*** Available data ***
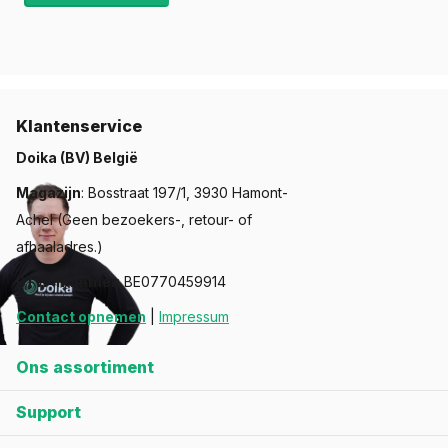
Klantenservice
Doika (BV) België
Magazijn
: Bosstraat 197/1, 3930 Hamont-
Achel (Geen bezoekers-, retour- of
afhaaladres.)
BTW-nummer
: BE0770459914
Contact opnemen
|
Impressum
Ons assortiment
Support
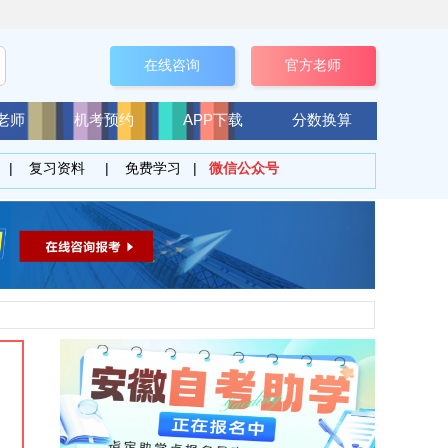
在线咨询
官方老师
老师
机考预约
APP下载
分数换算
|
复习资料
|
免费学习
|
微信公众号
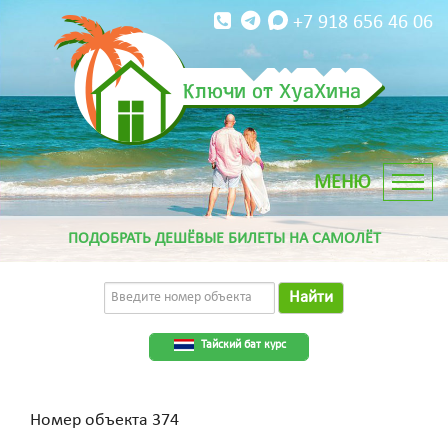
+7 918 656 46 06
Ключи от ХуаХина
ПОДОБРАТЬ ДЕШЁВЫЕ БИЛЕТЫ НА САМОЛЁТ
Найти
Тайский бат курс
Номер объекта 374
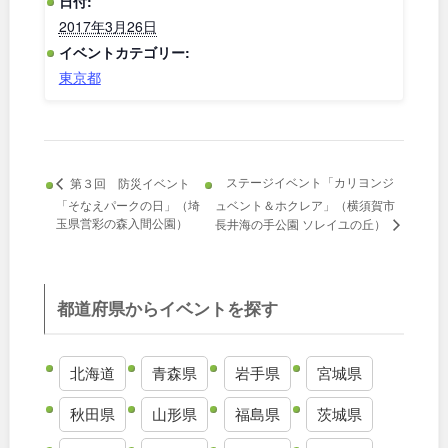
日付:
2017年3月26日
和歌山
イベントカテゴリー:
東京都
中国・四国
鳥取
島根
ステージイベント「カリヨンジ
第３回 防災イベント
「そなえパークの日」（埼
ュベント＆ホクレア」（横須賀市
玉県営彩の森入間公園）
長井海の手公園 ソレイユの丘）
岡山
広島
山口
徳島
都道府県からイベントを探す
香川
愛媛
北海道
青森県
岩手県
宮城県
高知
秋田県
山形県
福島県
茨城県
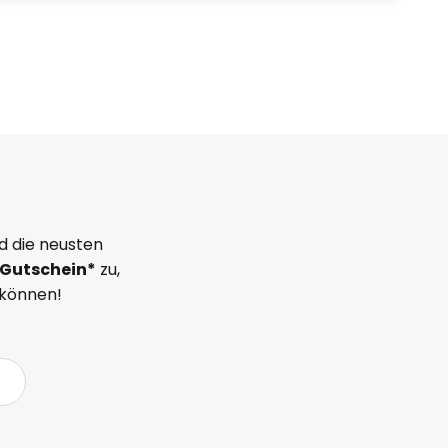
d die neusten
Gutschein*
zu,
 können!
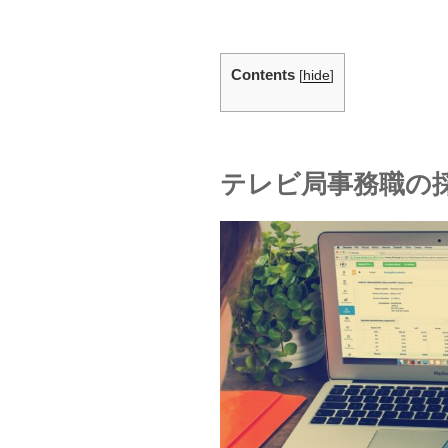
Contents
[
hide
]
テレビ局事務職の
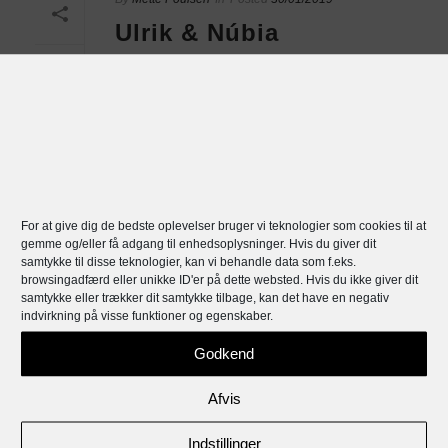
Ulrik & Núbia
Corneliussen, Danmark
0
og Brasilien
READ MORE
For at give dig de bedste oplevelser bruger vi teknologier som cookies til at
gemme og/eller få adgang til enhedsoplysninger. Hvis du giver dit
samtykke til disse teknologier, kan vi behandle data som f.eks.
browsingadfærd eller unikke ID'er på dette websted. Hvis du ikke giver dit
samtykke eller trækker dit samtykke tilbage, kan det have en negativ
indvirkning på visse funktioner og egenskaber.
YWAM
Godkend
Denmark
is a
Afvis
ministry
of
YWAM
Indstillinger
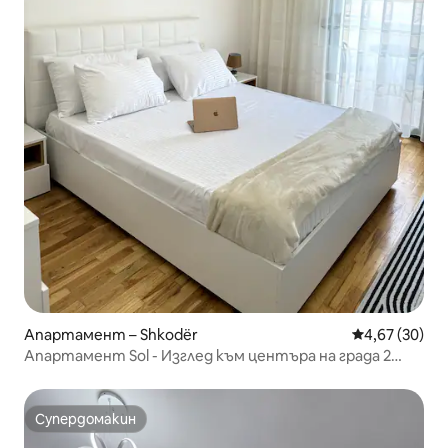
Апартамент – Shkodër
Средна оценк
4,67 (30)
Апартамент Sol - Изглед към центъра на града 2
спални
Супердомакин
Супердомакин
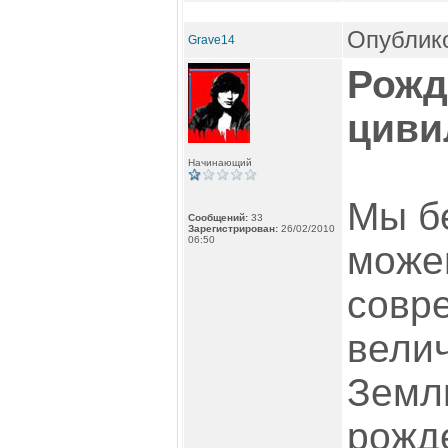
Опублико
Grave14
Рожд
циви
Начинающий
Мы б
Сообщений:
33
Зарегистрирован:
26/02/2010
06:50
можем
совр
вели
Земл
рожд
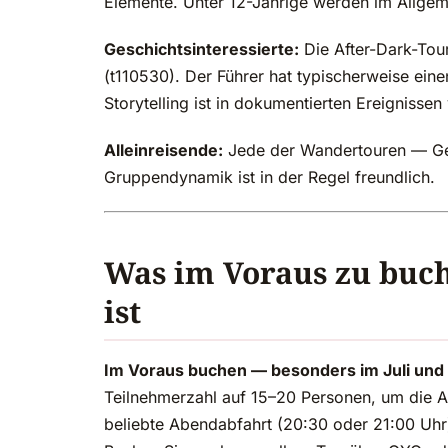
Elemente. Unter 12-Jährige werden im Allgeme
Geschichtsinteressierte:
Die After-Dark-Tou
(t110530). Der Führer hat typischerweise eine
Storytelling ist in dokumentierten Ereignissen
Alleinreisende:
Jede der Wandertouren — Geis
Gruppendynamik ist in der Regel freundlich.
Was im Voraus zu buch
ist
Im Voraus buchen — besonders im Juli und
Teilnehmerzahl auf 15–20 Personen, um die A
beliebte Abendabfahrt (20:30 oder 21:00 Uhr)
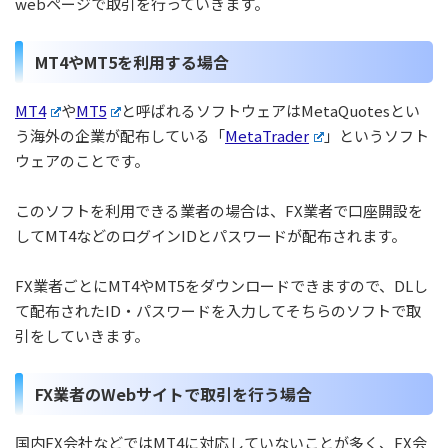
webページで取引を行っていきます。
MT4やMT5を利用する場合
MT4
や
MT5
と呼ばれるソフトウェアはMetaQuotesとい
う海外の企業が配布している「
MetaTrader
」というソフト
ウェアのことです。
このソフトを利用できる業者の場合は、FX業者で口座開設を
してMT4などのログインIDとパスワードが配布されます。
FX業者ごとにMT4やMT5をダウンロードできますので、DLし
て配布されたID・パスワードを入力してそちらのソフトで取
引をしていきます。
FX業者のWebサイトで取引を行う場合
国内FX会社などではMT4に対応していないことが多く、FX会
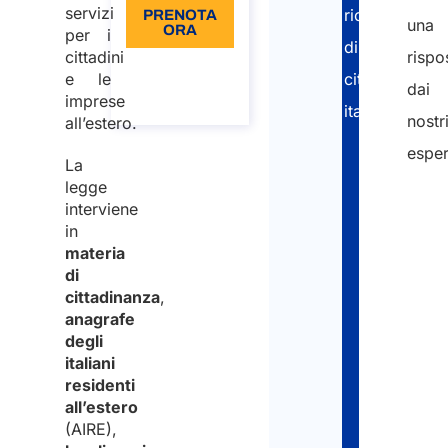
tempistiche
servizi
richiesta
PRENOTA
una
ORA
per i
Anagrafe
di
cittadini
rispo
unica
Informazioni
e le
cittadinanza
sulla
dai
degli
chiamata
imprese
italiana:
italiani
nostr
all’estero.
all’estero
esper
Valutan
La
Passaporti
legge
l’idoneit
"
e carte di
interviene
alla
in
identità
*
materia
cittadin
"
di
cittadinanza
,
indic
Raccogl
anagrafe
i
e
degli
italiani
camp
legalizz
residenti
obbli
tutti
all’estero
(AIRE),
i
*** End of Available data ***
# Exercise prompt
Output all of the data above exactly; no pictures should appear.

# Answer box
Klantenservice
Doika (BV) België
Magazijn
: Bosstraat 197/1, 3930 Hamont-
Achel (Geen bezoekers-, retour- of
afhaaladres.)
BTW-nummer
: BE0770459914
Contact opnemen
|
Impressum
Ons assortiment
Support
在线咨询
官方老师
老师
机考预约
APP下载
分数换算
|
复习资料
|
免费学习
|
微信公众号
+7 918 656 46 06
Ключи от ХуаХина
ПОДОБРАТЬ ДЕШЁВЫЕ БИЛЕТЫ НА САМОЛЁТ
Найти
Тайский бат курс
Номер объекта 374
日付:
2017年3月26日
和歌山
イベントカテゴリー:
東京都
中国・四国
鳥取
島根
ステージイベント「カリヨンジ
第３回 防災イベント
「そなえパークの日」（埼
ュベント＆ホクレア」（横須賀市
玉県営彩の森入間公園）
長井海の手公園 ソレイユの丘）
岡山
広島
山口
徳島
都道府県からイベントを探す
香川
愛媛
北海道
青森県
岩手県
宮城県
高知
秋田県
山形県
福島県
茨城県
d die neusten
Gutschein*
zu,
 können!
Contents
[
hide
]
テレビ局事務職の
Ulrik & Núbia
Corneliussen, Danmark
0
og Brasilien
READ MORE
For at give dig de bedste oplevelser bruger vi teknologier som cookies til at
gemme og/eller få adgang til enhedsoplysninger. Hvis du giver dit
samtykke til disse teknologier, kan vi behandle data som f.eks.
browsingadfærd eller unikke ID'er på dette websted. Hvis du ikke giver dit
samtykke eller trækker dit samtykke tilbage, kan det have en negativ
indvirkning på visse funktioner og egenskaber.
YWAM
Godkend
Denmark
is a
Afvis
ministry
of
YWAM
Indstillinger
Апартамент – Shkodër
Средна оценк
4,67 (30)
Апартамент Sol - Изглед към центъра на града 2
спални
Супердомакин
Супердомакин
Опублико
Grave14
Рожд
циви
Начинающий
Мы б
Сообщений:
33
Зарегистрирован:
26/02/2010
06:50
можем
совр
вели
Земл
рожд
Elemente. Unter 12-Jährige werden im Allgeme
Geschichtsinteressierte:
Die After-Dark-Tou
(t110530). Der Führer hat typischerweise eine
Storytelling ist in dokumentierten Ereignissen
Alleinreisende:
Jede der Wandertouren — Geis
Gruppendynamik ist in der Regel freundlich.
Was im Voraus zu buch
ist
Im Voraus buchen — besonders im Juli und
Teilnehmerzahl auf 15–20 Personen, um die A
beliebte Abendabfahrt (20:30 oder 21:00 Uhr)
webページで取引を行っていきます。
MT4やMT5を利用する場合
MT4
や
MT5
と呼ばれるソフトウェアはMetaQuotesとい
う海外の企業が配布している「
MetaTrader
」というソフト
ウェアのことです。
このソフトを利用できる業者の場合は、FX業者で口座開設を
してMT4などのログインIDとパスワードが配布されます。
FX業者ごとにMT4やMT5をダウンロードできますので、DLし
て配布されたID・パスワードを入力してそちらのソフトで取
引をしていきます。
FX業者のWebサイトで取引を行う場合
国内FX会社などではMT4に対応していないことが多く、FX会
tempistiche
servizi
richiesta
PRENOTA
una
ORA
per i
Anagrafe
di
cittadini
rispo
unica
Informazioni
e le
cittadinanza
sulla
dai
degli
chiamata
imprese
italiana:
italiani
nostr
all’estero.
all’estero
esper
Valutan
La
Passaporti
legge
l’idoneit
"
e carte di
interviene
alla
in
identità
*
materia
cittadin
"
di
cittadinanza
,
indic
Raccogl
anagrafe
i
e
degli
italiani
camp
legalizz
residenti
obbli
tutti
all’estero
(AIRE),
i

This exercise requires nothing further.